Thiago Ávila é detido na Argentina e expulso por ordem de Javier Milei

Thiago Ávila é detido na Argentina e expulso por ordem de Javier Milei

O ativista pelos direitos humanos Thiago Ávila, conhecido internacionalmente por sua atuação em defesa da causa Palestina, foi detido em Buenos Aires no dia 31 de outubro. Ele chegou ao Aeroparque Jorge Newbery com sua esposa e filha, mas teve o ingresso negado pelo governo do presidente Javier Milei.

Ávila participaria de atividades da Global Sumud Flotilla, um movimento que busca levar apoio internacional a comunidades afetadas por violações de direitos humanos, especialmente na Faixa de Gaza. Ao desembarcar, foi abordado pela polícia aeroportuária, que alegou problemas com seu passaporte e o separou de sua família.

De acordo com relatos de apoiadores e de sua companheira, Laura Souza, os policiais informaram que Ávila não seria bem-vindo na Argentina e que não poderia participar das atividades programadas. A ordem para sua detenção teria vindo do alto escalão do governo argentino, alinhado com a defesa do Estado de Israel e a posição de apoio à guerra em Gaza.

Após se recusar a ser deportado imediatamente para o Uruguai, Ávila foi levado ao Aeroporto de Ezeiza, de onde partirá para Barcelona no dia 1º de novembro. Sua viagem já estava prevista antes de sua passagem por Buenos Aires.

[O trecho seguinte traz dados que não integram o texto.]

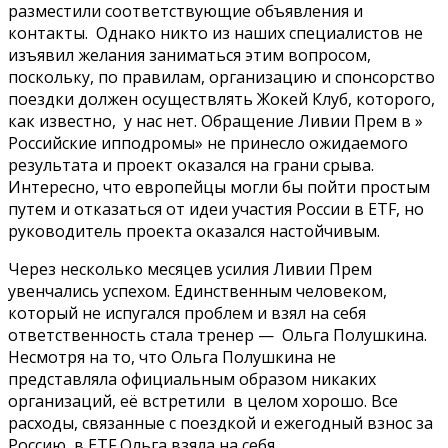
разместили соответствующие объявления и
контакты. Однако никто из наших специалистов не
изъявил желания заниматься этим вопросом,
поскольку, по правилам, организацию и спонсорство
поездки должен осуществлять Жокей Клуб, которого,
как известно, у нас нет. Обращение Ливии Прем в »
Российские ипподромы» не принесло ожидаемого
результата и проект оказался на грани срыва.
Интересно, что европейцы могли бы пойти простым
путем и отказаться от идеи участия России в ETF, но
руководитель проекта оказался настойчивым.
Через несколько месяцев усилия Ливии Прем
увенчались успехом. Единственным человеком,
который не испугался проблем и взял на себя
ответственность стала тренер — Ольга Полушкина.
Несмотря на то, что Ольга Полушкина не
представляла официальным образом никаких
организаций, её встретили в целом хорошо. Все
расходы, связанные с поездкой и ежегодный взнос за
Россию в ETF Ольга взяла на себя.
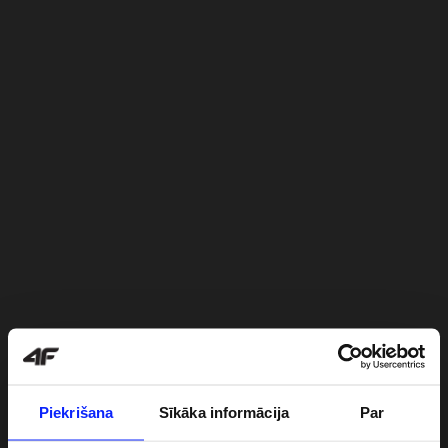
Piekrišana
Sīkāka informācija
Par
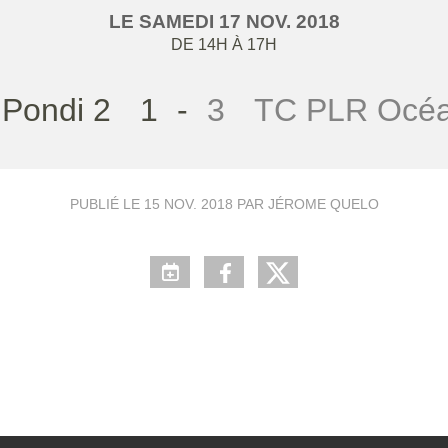
LE
SAMEDI
17
NOV.
2018
DE 14H À 17H
Pondi 2
1
-
3
TC PLR Océa
PUBLIÉ LE
15 NOV. 2018
PAR JÉROME QUELO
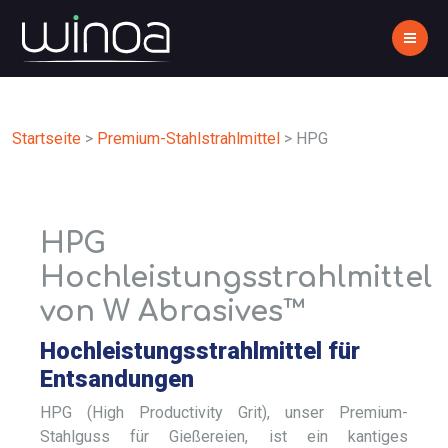
Startseite
>
Premium-Stahlstrahlmittel
>
HPG
HPG
Hochleistungsstrahlmittel
von W Abrasives™
Hochleistungsstrahlmittel für
Entsandungen
HPG (High Productivity Grit), unser Premium-
Stahlguss für Gießereien, ist ein kantiges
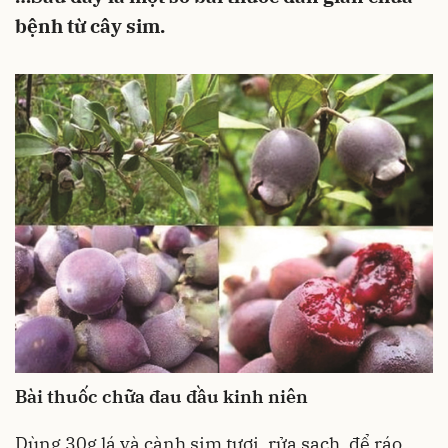
bệnh từ cây sim.
Bài thuốc chữa đau đầu kinh niên
Dùng 30g lá và cành sim tươi, rửa sạch, để ráo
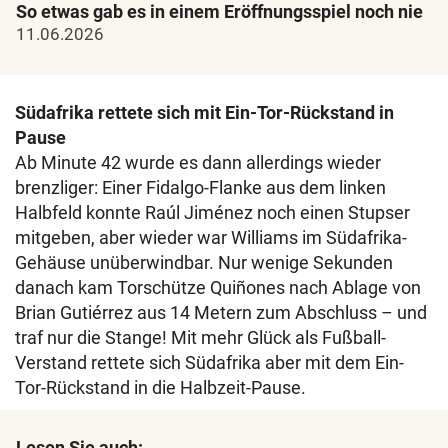
So etwas gab es in einem Eröffnungsspiel noch nie
11.06.2026
Südafrika rettete sich mit Ein-Tor-Rückstand in
Pause
Ab Minute 42 wurde es dann allerdings wieder
brenzliger: Einer Fidalgo-Flanke aus dem linken
Halbfeld konnte Raúl Jiménez noch einen Stupser
mitgeben, aber wieder war Williams im Südafrika-
Gehäuse unüberwindbar. Nur wenige Sekunden
danach kam Torschütze Quiñones nach Ablage von
Brian Gutiérrez aus 14 Metern zum Abschluss – und
traf nur die Stange! Mit mehr Glück als Fußball-
Verstand rettete sich Südafrika aber mit dem Ein-
Tor-Rückstand in die Halbzeit-Pause.
Lesen Sie auch:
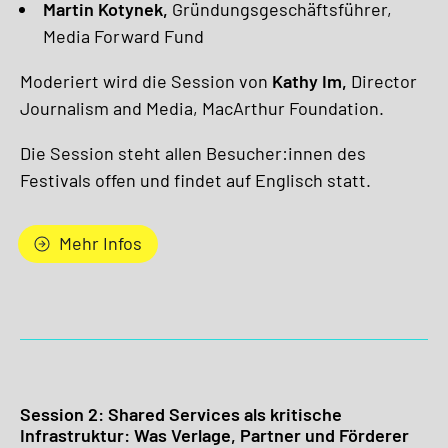
Martin Kotynek,
Gründungsgeschäftsführer,
Media Forward Fund
Moderiert wird die Session von
Kathy Im,
Director
Journalism and Media, MacArthur Foundation.
Die Session steht allen Besucher:innen des
Festivals offen und findet auf Englisch statt.
Mehr Infos
Session 2: Shared Services als kritische
Infrastruktur: Was Verlage, Partner und Förderer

No ano passado, Thiago Ávila e outros ativistas, incluindo cerca de 11 brasileiros, foram capturados por forças israelenses ao tentarem chegar à Faixa de Gaza por via marítima. O episódio gerou grande repercussão internacional e resultou em denúncias de tortura durante a detenção.

Opinião

A detenção de Thiago Ávila levanta questões sobre a liberdade de expressão e o tratamento a ativistas em países que se alinham com políticas internacionais polêmicas.